Stored entries:
━━━━━━━━━━━━━━━━

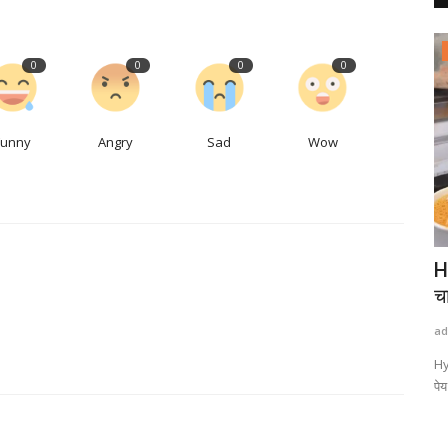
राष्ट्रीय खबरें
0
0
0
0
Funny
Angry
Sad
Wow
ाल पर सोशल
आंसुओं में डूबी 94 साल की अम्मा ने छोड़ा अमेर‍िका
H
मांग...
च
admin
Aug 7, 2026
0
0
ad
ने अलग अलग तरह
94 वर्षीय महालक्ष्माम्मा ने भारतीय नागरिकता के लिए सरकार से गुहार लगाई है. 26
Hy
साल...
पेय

━━━━━━━━━━━━━━━━

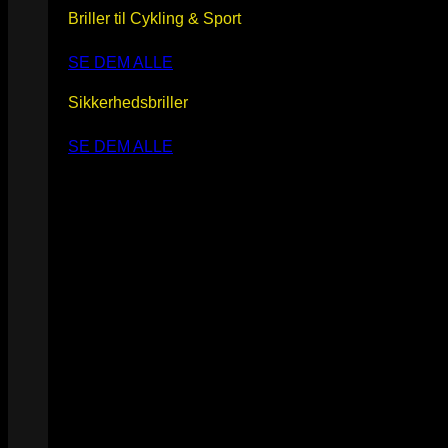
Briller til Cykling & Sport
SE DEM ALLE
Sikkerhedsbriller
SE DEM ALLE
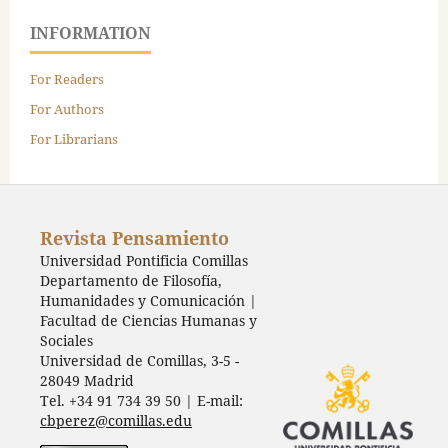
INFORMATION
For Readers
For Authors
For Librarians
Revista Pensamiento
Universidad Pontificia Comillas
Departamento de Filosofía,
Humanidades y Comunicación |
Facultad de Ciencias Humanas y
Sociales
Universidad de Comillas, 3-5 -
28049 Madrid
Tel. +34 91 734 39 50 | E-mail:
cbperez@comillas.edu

━━━━━━━━━━━━━━━━

(Task prompt): The answer must be every line from the entries above that holds the string "Universidad".

(Task answer):
Universidad Pontificia Comillas
Universidad de Comillas, 3-5 -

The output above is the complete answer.